Strona 1 z 2

Radość o poranku...

PostNapisane: czwartek, 6 kwietnia 2006, 08:40
przez _ONE_
Jadę sobie dzisiaj rano i staję w korku. Nagle autko zaczyna się telepać... elektryka myślę sobie i zjechałem na pobocze. Po dociśnięciu przewodów dalej to samo :( Patrzę na zbiornik wyrównawczy i... qpa :cry: płyn zmienił kolorek. Myślę sobie kolejny wydatek. Z kumplem zaciągnęliśmy autko do mechaniora.
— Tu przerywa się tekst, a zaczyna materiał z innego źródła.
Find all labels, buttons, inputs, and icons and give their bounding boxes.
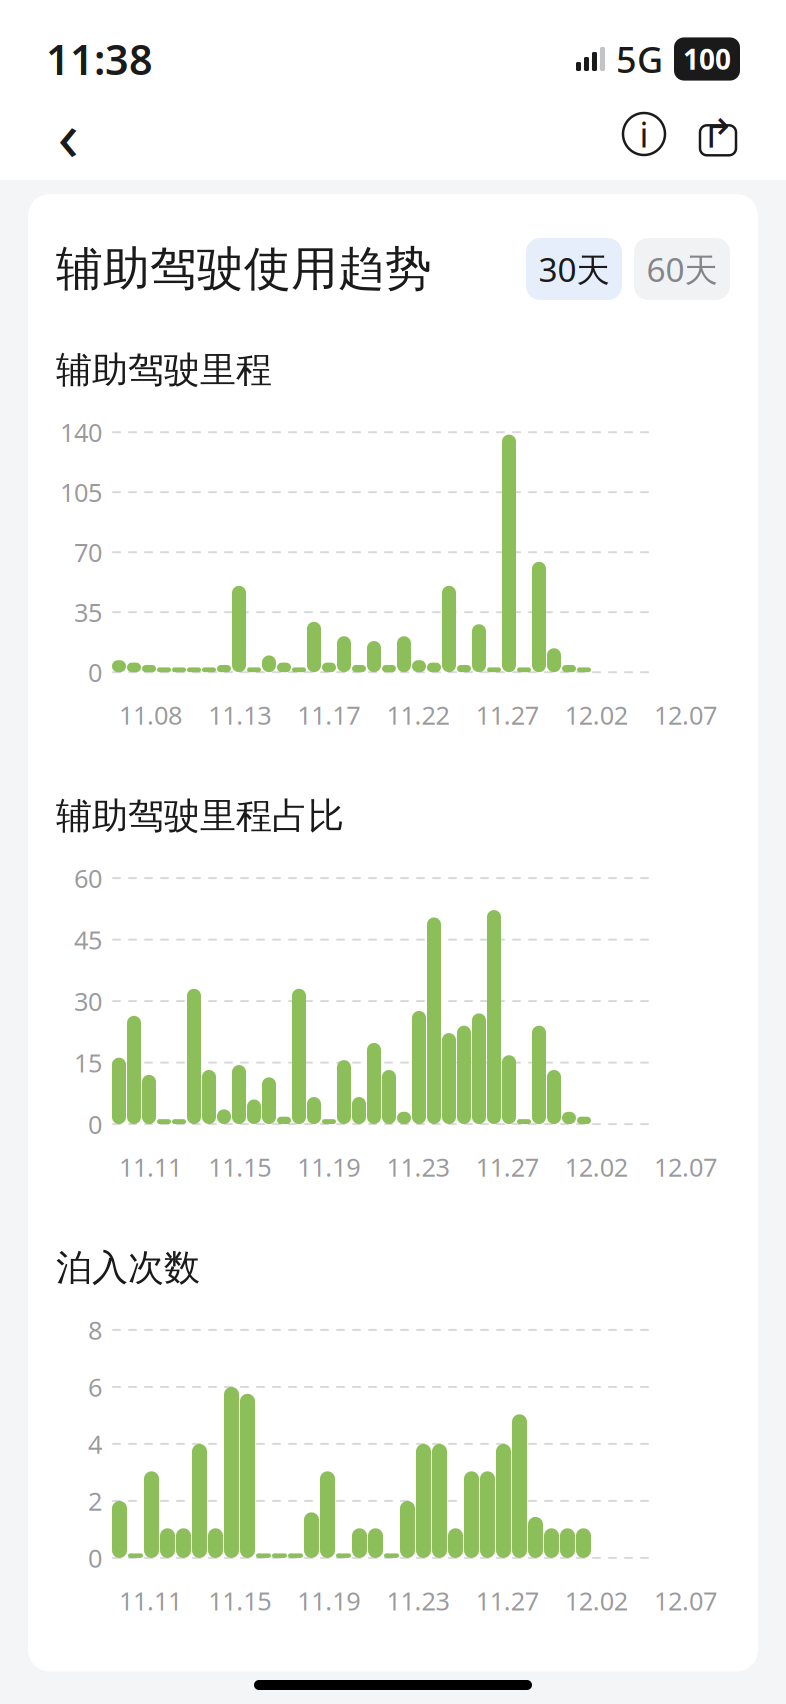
staticText: 60 <box>74 861 102 895</box>
staticText: 60天 <box>646 247 718 291</box>
staticText: 2 <box>88 1484 102 1518</box>
staticText: 辅助驾驶里程占比 <box>56 794 344 838</box>
staticText: 11.23 <box>386 1150 450 1184</box>
staticText: 11.19 <box>297 1584 360 1618</box>
staticText: 4 <box>88 1427 102 1461</box>
staticText: ↱ <box>701 111 735 157</box>
staticText: 11.22 <box>386 698 450 732</box>
staticText: 12.07 <box>654 1584 717 1618</box>
staticText: 12.02 <box>565 698 628 732</box>
button[interactable]: 60天 <box>634 238 730 300</box>
staticText: 12.07 <box>654 698 717 732</box>
button[interactable]: 说明 <box>612 99 676 169</box>
staticText: 30天 <box>538 247 610 291</box>
staticText: 11.11 <box>119 1150 182 1184</box>
staticText: 11.23 <box>386 1584 450 1618</box>
staticText: 11.19 <box>297 1150 360 1184</box>
staticText: 12.07 <box>654 1150 717 1184</box>
staticText: 6 <box>88 1370 102 1404</box>
staticText: 45 <box>74 923 102 956</box>
button[interactable]: 分享 <box>686 99 750 169</box>
staticText: 11.27 <box>476 698 539 732</box>
button[interactable]: 30天 <box>526 238 622 300</box>
staticText: 11.27 <box>476 1584 539 1618</box>
staticText: 11.11 <box>119 1584 182 1618</box>
staticText: 辅助驾驶使用趋势 <box>56 240 432 298</box>
staticText: 0 <box>88 1107 102 1141</box>
staticText: 11:38 <box>46 32 153 86</box>
staticText: ‹ <box>58 88 78 180</box>
staticText: 12.02 <box>565 1150 628 1184</box>
staticText: 140 <box>60 415 102 449</box>
staticText: 70 <box>74 535 102 569</box>
staticText: 11.15 <box>208 1150 271 1184</box>
staticText: 泊入次数 <box>56 1246 200 1290</box>
staticText: 100 <box>683 40 731 78</box>
staticText: 11.27 <box>476 1150 539 1184</box>
staticText: 11.15 <box>208 1584 271 1618</box>
staticText: 15 <box>74 1046 102 1079</box>
button[interactable]: 返回 <box>36 99 100 169</box>
staticText: 12.02 <box>565 1584 628 1618</box>
staticText: 105 <box>60 475 102 509</box>
staticText: 8 <box>88 1313 102 1347</box>
staticText: 11.13 <box>208 698 271 732</box>
staticText: 0 <box>88 655 102 689</box>
staticText: 30 <box>74 984 102 1018</box>
staticText: 35 <box>74 595 102 629</box>
staticText: 辅助驾驶里程 <box>56 348 272 392</box>
staticText: 11.08 <box>119 698 182 732</box>
staticText: 0 <box>88 1541 102 1575</box>
staticText: 11.17 <box>297 698 360 732</box>
staticText: 5G <box>616 35 663 83</box>
staticText: i <box>640 111 648 157</box>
Na miejscu próbujemy odpalić i... jeszcze większa qpa, wał nie obraca :cry: :cry: :cry: :cry: :cry: :cry: :cry:

PostNapisane: czwartek, 6 kwietnia 2006, 09:06
przez Rafal
ojojojo!!!
To straszne...
rozumiem ze płyn chłodniczy zmienił kolor na bardziej "oleisty..."
Wał nie obraca...
o kur....
fatalnie, przyjmij szczere kondolencje??
czy bedziesz teraz zaglądał do tematu przeszczep silnika??
:( :( :( :( :( :( :( :( :( :( :( :( :( :( :( :( :( :( :( :( :( :( :(

PostNapisane: czwartek, 6 kwietnia 2006, 09:11
przez branio
:( :? :(

PostNapisane: czwartek, 6 kwietnia 2006, 09:26
przez KiK
to i ja sie przyłączam do kondolencji ... chociaż nic jeszcze definitywnie nie wiadomo. Nie mniej życzę zdrówka kangoorkowi :!:

Kuba

PostNapisane: czwartek, 6 kwietnia 2006, 09:57
przez _ONE_
Po zdjęciu czapki będzie wiadomo... góra czy/i dół. Wtedy zacznę myśleć nad tym co robić. Jak sobie pomyślę o kosztach...
Zastanawia mnie tylko dlaczego go zablokowało... nie przegrzałem silnika przynajmniej wg wskaźników - to był moment. Pewnie dlatego, że woda ciężko się spręża :lol: :D :) :? :( :x :cry:

PostNapisane: czwartek, 6 kwietnia 2006, 11:04
przez zuwik
:( Szkoda biedaka, potrzebuje teraz Twojego wsparcia. Trzymajcie się :!:

PostNapisane: czwartek, 6 kwietnia 2006, 11:44
przez kavka
Szczere współczucia .... A jaki przebieg ma zwierzaczek ??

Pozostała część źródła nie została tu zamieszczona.